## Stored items
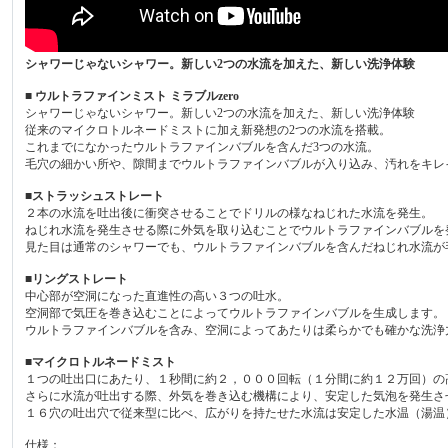
シャワーじゃないシャワー。新しい2つの水流を加えた、新しい洗浄体験
■ ウルトラファインミスト ミラブルzero
シャワーじゃないシャワー。新しい2つの水流を加えた、新しい洗浄体験
従来のマイクロトルネードミストに加え新発想の2つの水流を搭載。
これまでになかったウルトラファインバブルを含んだ3つの水流。
毛穴の細かい所や、隙間までウルトラファインバブルが入り込み、汚れをキレ
■ストラッシュストレート
２本の水流を吐出後に衝突させることでドリルの様なねじれた水流を発生。
ねじれ水流を発生させる際に外気を取り込むことでウルトラファインバブルを
見た目は通常のシャワーでも、ウルトラファインバブルを含んだねじれ水流が
■リングストレート
中心部が空洞になった直進性の高い３つの吐水。
空洞部で気圧を巻き込むことによってウルトラファインバブルを生成します。
ウルトラファインバブルを含み、空洞によってあたりは柔らかでも確かな洗浄
■マイクロトルネードミスト
１つの吐出口にあたり、１秒間に約２，０００回転（１分間に約１２万回）の
さらに水流が吐出する際、外気を巻き込む機構により、安定した気泡を発生さ
１６穴の吐出穴で従来型に比べ、広がりを持たせた水流は安定した水温（湯温
仕様：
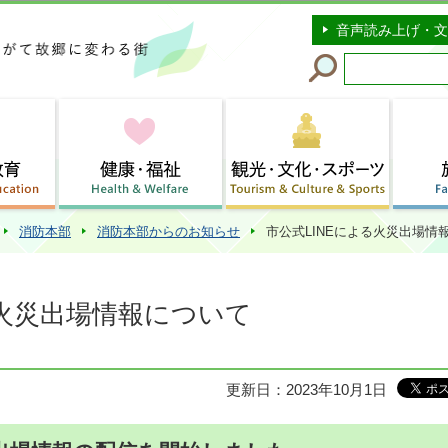
このページの本文へ移動
音声読み上げ・文
消防本部
消防本部からのお知らせ
市公式LINEによる火災出場情
る火災出場情報について
更新日：2023年10月1日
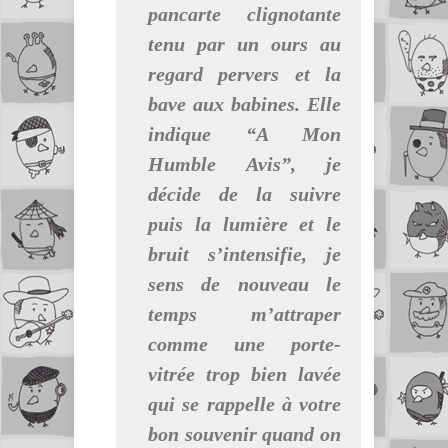
pancarte clignotante
tenu par un ours au
regard pervers et la
bave aux babines. Elle
indique “
A Mon
Humble Avis
”, je
décide de la suivre
puis la lumière et le
bruit s’intensifie, je
sens de nouveau le
temps m’attraper
comme une porte-
vitrée trop bien lavée
qui se rappelle à votre
bon souvenir quand on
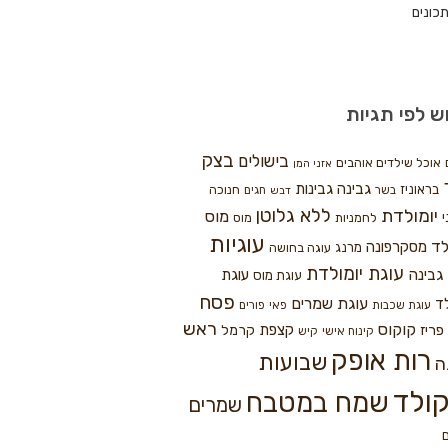
כונים
ש לפי תגיות
בצק
בישולים
אוכל שילדים אוהבים
אזני המן
גבינה
גבינות
בראוניז
חנוכה
בשר
חגים
דבש
ללא גלוטן
יומולדת
מוס
י
לחמניות
מוס
עוגיות
לד
מסקרפונה
מרנג
עוגה בחושה
עוגת יומולדת
גבינה
עוגת
עוגת מוס
פסח
עוגת שמרים
ד
עוגת שכבות
פאי
פורים
ראש
קוקוס
פריז
קצפת
קרמל
קינוח אישי
קיש
רות אופק
שבועות
ה
ולד
שמח במטבח
שמרים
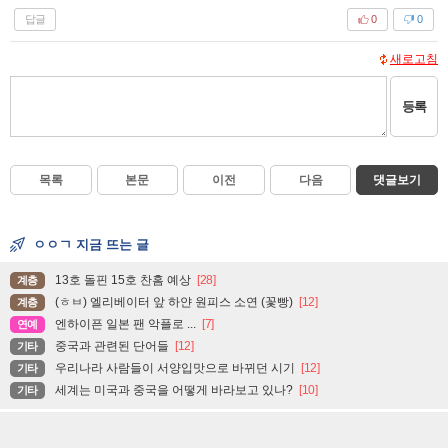
답글
0
0
새로고침
등록
목록
본문
이전
다음
댓글보기
ㅇㅇㄱ 지금 뜨는 글
13호 돌핀 15호 찬홈 예상
[28]
계층
(ㅎㅂ) 엘리베이터 앞 하얀 원피스 소연 (꽃빵)
[12]
계층
엔하이픈 일본 팬 악플로 ...
[7]
연예
중국과 관련된 단어들
[12]
기타
우리나라 사람들이 서양입맛으로 바뀌던 시기
[12]
기타
세계는 미국과 중국을 어떻게 바라보고 있나?
[10]
기타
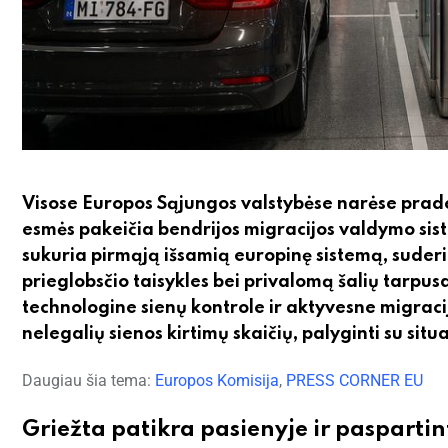
Visose Europos Sąjungos valstybėse narėse pradeda
esmės pakeičia bendrijos migracijos valdymo sist
sukuria pirmąją išsamią europinę sistemą, suderi
prieglobsčio taisykles bei privalomą šalių tarpus
technologine sienų kontrole ir aktyvesne migraci
nelegalių sienos kirtimų skaičių, palyginti su situ
Daugiau šia tema:
Europos Komisija
,
PRESS CORNER EU
Griežta patikra pasienyje ir pasparti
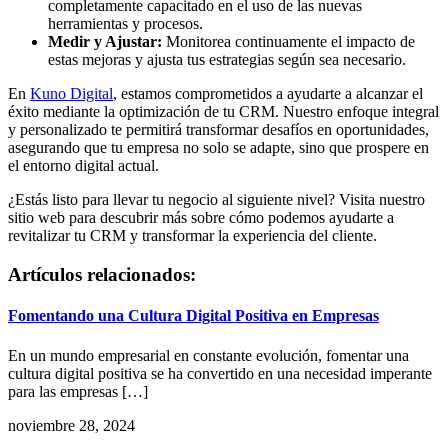
completamente capacitado en el uso de las nuevas
herramientas y procesos.
Medir y Ajustar:
Monitorea continuamente el impacto de
estas mejoras y ajusta tus estrategias según sea necesario.
En
Kuno Digital
, estamos comprometidos a ayudarte a alcanzar el
éxito mediante la optimización de tu CRM. Nuestro enfoque integral
y personalizado te permitirá transformar desafíos en oportunidades,
asegurando que tu empresa no solo se adapte, sino que prospere en
el entorno digital actual.
¿Estás listo para llevar tu negocio al siguiente nivel? Visita nuestro
sitio web para descubrir más sobre cómo podemos ayudarte a
revitalizar tu CRM y transformar la experiencia del cliente.
Artículos relacionados:
Fomentando una Cultura Digital Positiva en Empresas
En un mundo empresarial en constante evolución, fomentar una
cultura digital positiva se ha convertido en una necesidad imperante
para las empresas […]
noviembre 28, 2024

## Exercise goal
Copy all the lines of data exactly as they appear, dropping any images.

## Your response
シャワーじゃないシャワー。新しい2つの水流を加えた、新しい洗浄体験
■ ウルトラファインミスト ミラブルzero
シャワーじゃないシャワー。新しい2つの水流を加えた、新しい洗浄体験
従来のマイクロトルネードミストに加え新発想の2つの水流を搭載。
これまでになかったウルトラファインバブルを含んだ3つの水流。
毛穴の細かい所や、隙間までウルトラファインバブルが入り込み、汚れをキレ
■ストラッシュストレート
２本の水流を吐出後に衝突させることでドリルの様なねじれた水流を発生。
ねじれ水流を発生させる際に外気を取り込むことでウルトラファインバブルを
見た目は通常のシャワーでも、ウルトラファインバブルを含んだねじれ水流が
■リングストレート
中心部が空洞になった直進性の高い３つの吐水。
空洞部で気圧を巻き込むことによってウルトラファインバブルを生成します。
ウルトラファインバブルを含み、空洞によってあたりは柔らかでも確かな洗浄
■マイクロトルネードミスト
１つの吐出口にあたり、１秒間に約２，０００回転（１分間に約１２万回）の
さらに水流が吐出する際、外気を巻き込む機構により、安定した気泡を発生さ
１６穴の吐出穴で従来型に比べ、広がりを持たせた水流は安定した水温（湯温
仕様：
このページの本文へ移動
音声読み上げ・文
消防本部
消防本部からのお知らせ
市公式LINEによる火災出場情
る火災出場情報について
更新日：2023年10月1日
pancarte clignotante
tenu par un ours au
regard pervers et la
bave aux babines. Elle
indique “
A Mon
Humble Avis
”, je
décide de la suivre
puis la lumière et le
bruit s’intensifie, je
sens de nouveau le
temps m’attraper
comme une porte-
vitrée trop bien lavée
qui se rappelle à votre
bon souvenir quand on
כונים
ש לפי תגיות
בצק
בישולים
אוכל שילדים אוהבים
אזני המן
גבינה
גבינות
בראוניז
חנוכה
בשר
חגים
דבש
ללא גלוטן
יומולדת
מוס
י
לחמניות
מוס
עוגיות
לד
מסקרפונה
מרנג
עוגה בחושה
עוגת יומולדת
גבינה
עוגת
עוגת מוס
פסח
עוגת שמרים
ד
עוגת שכבות
פאי
פורים
ראש
קוקוס
פריז
קצפת
קרמל
קינוח אישי
קיש
רות אופק
שבועות
ה
ולד
שמח במטבח
שמרים
답글
0
0
새로고침
등록
목록
본문
이전
다음
댓글보기
ㅇㅇㄱ 지금 뜨는 글
13호 돌핀 15호 찬홈 예상
[28]
계층
(ㅎㅂ) 엘리베이터 앞 하얀 원피스 소연 (꽃빵)
[12]
계층
엔하이픈 일본 팬 악플로 ...
[7]
연예
중국과 관련된 단어들
[12]
기타
우리나라 사람들이 서양입맛으로 바뀌던 시기
[12]
기타
세계는 미국과 중국을 어떻게 바라보고 있나?
[10]
기타
Visose Europos Sąjungos valstybėse narėse pradeda
esmės pakeičia bendrijos migracijos valdymo sist
sukuria pirmąją išsamią europinę sistemą, suderi
prieglobsčio taisykles bei privalomą šalių tarpus
technologine sienų kontrole ir aktyvesne migraci
nelegalių sienos kirtimų skaičių, palyginti su situ
Daugiau šia tema:
Europos Komisija
,
PRESS CORNER EU
Griežta patikra pasienyje ir pasparti
completamente capacitado en el uso de las nuevas
herramientas y procesos.
Medir y Ajustar:
Monitorea continuamente el impacto de
estas mejoras y ajusta tus estrategias según sea necesario.
En
Kuno Digital
, estamos comprometidos a ayudarte a alcanzar el
éxito mediante la optimización de tu CRM. Nuestro enfoque integral
y personalizado te permitirá transformar desafíos en oportunidades,
asegurando que tu empresa no solo se adapte, sino que prospere en
el entorno digital actual.
¿Estás listo para llevar tu negocio al siguiente nivel? Visita nuestro
sitio web para descubrir más sobre cómo podemos ayudarte a
revitalizar tu CRM y transformar la experiencia del cliente.
Artículos relacionados:
Fomentando una Cultura Digital Positiva en Empresas
En un mundo empresarial en constante evolución, fomentar una
cultura digital positiva se ha convertido en una necesidad imperante
para las empresas […]
noviembre 28, 2024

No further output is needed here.